What to produce>
Find the line containing "ngwriter Bob Dylan. De perfecte investering" in the entries below. Reproduce that line and each one after it to the end, exactly, with no other lines.

Stored data entries
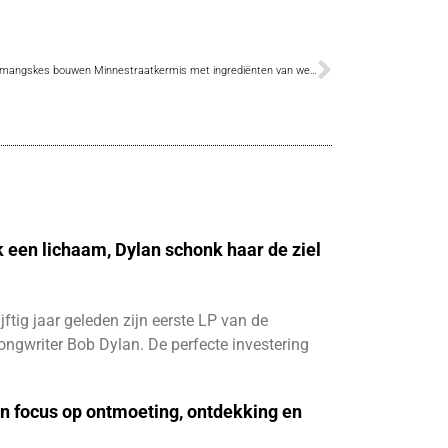
De Clemangskes bouwen Minnestraatkermis met ingrediënten van weleer
k een lichaam, Dylan schonk haar de ziel
ijftig jaar geleden zijn eerste LP van de
ngwriter Bob Dylan. De perfecte investering
n focus op ontmoeting, ontdekking en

Solution to this task>
ngwriter Bob Dylan. De perfecte investering
n focus op ontmoeting, ontdekking en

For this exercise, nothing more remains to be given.